We can simply get node **Y**, as well as any node on the cycle. We just have to check if node **Y **or any other node on the first linked list is on the second linked list.

1) Traverse the first linked list and get Node Y (first node in cycle) 2) Traverse second linked list to see if node Y is in second linked list 3) If node Y from first linked list is in the second linked list, then two list intersects.
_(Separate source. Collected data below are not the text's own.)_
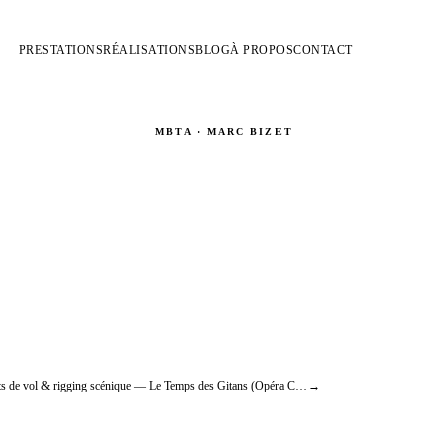
PRESTATIONS
RÉALISATIONS
BLOG
À PROPOS
CONTACT
MBTA · MARC BIZET
sation cascades & effets d
merdeur (Francis Veber, 
Cinéma
Effets de vol & rigging scénique — Le Temps des Gitans (Opéra Comique)
→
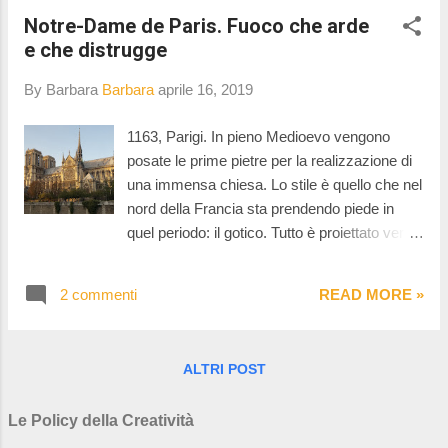
Notre-Dame de Paris. Fuoco che arde
e che distrugge
By Barbara
Barbara
aprile 16, 2019
1163, Parigi. In pieno Medioevo vengono
posate le prime pietre per la realizzazione di
una immensa chiesa. Lo stile è quello che nel
nord della Francia sta prendendo piede in
quel periodo: il gotico. Tutto è proiettato verso
il cielo, verso Dio. Le colonne si slanciano, gli
archi si allungano. Dai pilastri si dipana un
2 commenti
READ MORE »
insieme di contrafforti che alleggeriscono le
murature di riempimento, che rendono
possibile l'ingresso della luce in un maggior
ALTRI POST
numero di aperture ornate, poi, con vetrate
artistiche che raccontano storie. Sorge così
Le Policy della Creatività
Notre-Dame de Paris. Una storia complicata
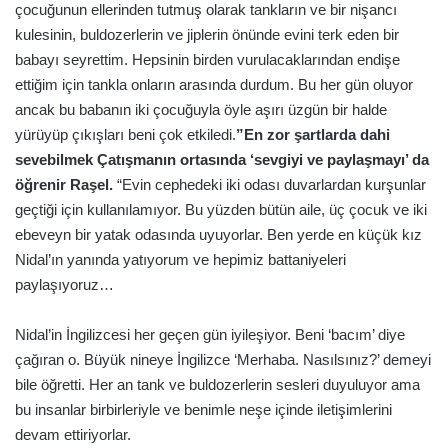
çocuğunun ellerinden tutmuş olarak tankların ve bir nişancı
kulesinin, buldozerlerin ve jiplerin önünde evini terk eden bir
babayı seyrettim. Hepsinin birden vurulacaklarından endişe
ettiğim için tankla onların arasında durdum. Bu her gün oluyor
ancak bu babanın iki çocuğuyla öyle aşırı üzgün bir halde
yürüyüp çıkışları beni çok etkiledi.
”En zor şartlarda dahi
sevebilmek Çatışmanın ortasında ‘sevgiyi ve paylaşmayı’ da
öğrenir Raşel.
“Evin cephedeki iki odası duvarlardan kurşunlar
geçtiği için kullanılamıyor. Bu yüzden bütün aile, üç çocuk ve iki
ebeveyn bir yatak odasında uyuyorlar. Ben yerde en küçük kız
Nidal’ın yanında yatıyorum ve hepimiz battaniyeleri
paylaşıyoruz…
Nidal’in İngilizcesi her geçen gün iyileşiyor. Beni ‘bacım’ diye
çağıran o. Büyük nineye İngilizce ‘Merhaba. Nasılsınız?’ demeyi
bile öğretti. Her an tank ve buldozerlerin sesleri duyuluyor ama
bu insanlar birbirleriyle ve benimle neşe içinde iletişimlerini
devam ettiriyorlar.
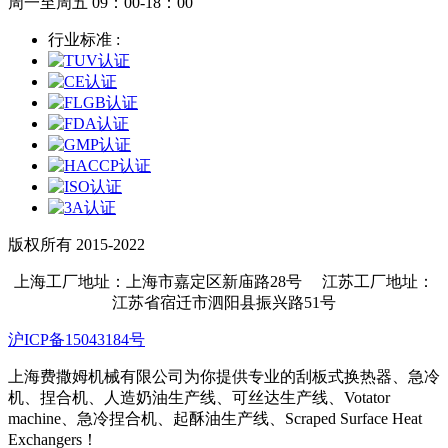
周一至周五 09：00-18：00
行业标准 :
版权所有 2015-2022
上海工厂地址：上海市嘉定区新庙路28号 江苏工厂地址：
江苏省宿迁市泗阳县振兴路51号
沪ICP备15043184号
上海费撒姆机械有限公司为你提供专业的刮板式换热器、急冷
机、捏合机、人造奶油生产线、可丝达生产线、Votator
machine、急冷捏合机、起酥油生产线、Scraped Surface Heat
Exchangers！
If not, they don't intersects.

**How to get the first node of intersection of two linked lists?**

1. If both linked lists contain no cycle and intersects:

1) Get length of first linked list A, assume A.length = l1 2) Get length of second linked list B, assume B.length = l2 and l2>l1 3) Traverse list B (l2-l1) steps first. 4) Start traversing list A and continue traversing list B at the same time. 5) They will meet at the first node of intersection.

2. If both linked lists contain cycle and intersects, assume first linked list **A** as follow:

1) Define the length of a linked list that contains cycle as: A.length = a+b+c 2) Get length of first linked list A, assume A.length = l1 3) Get length of second linked list B, assume B.length = l2 and l2>l1 4) Traverse list B (l2-l1) steps first. 5) Start traversing list A and continue traversing list B at the same time with the same speed. 6) They will meet at the first node of intersection.